• WORK REQUIRED: Write the data out again exactly, dropping any images it holds.

*** MATERIAL PROVIDED Section Begins ***

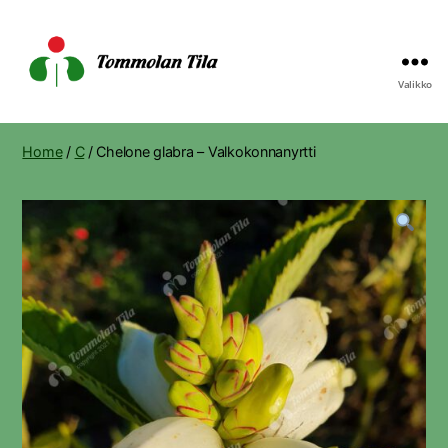
Valikko
Tommolan
Tila
Home
/
C
/ Chelone glabra – Valkokonnanyrtti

*** MATERIAL PROVIDED Section Ends ***

• YOUR SOLUTION:
Valikko
Tommolan
Tila
Home
/
C
/ Chelone glabra – Valkokonnanyrtti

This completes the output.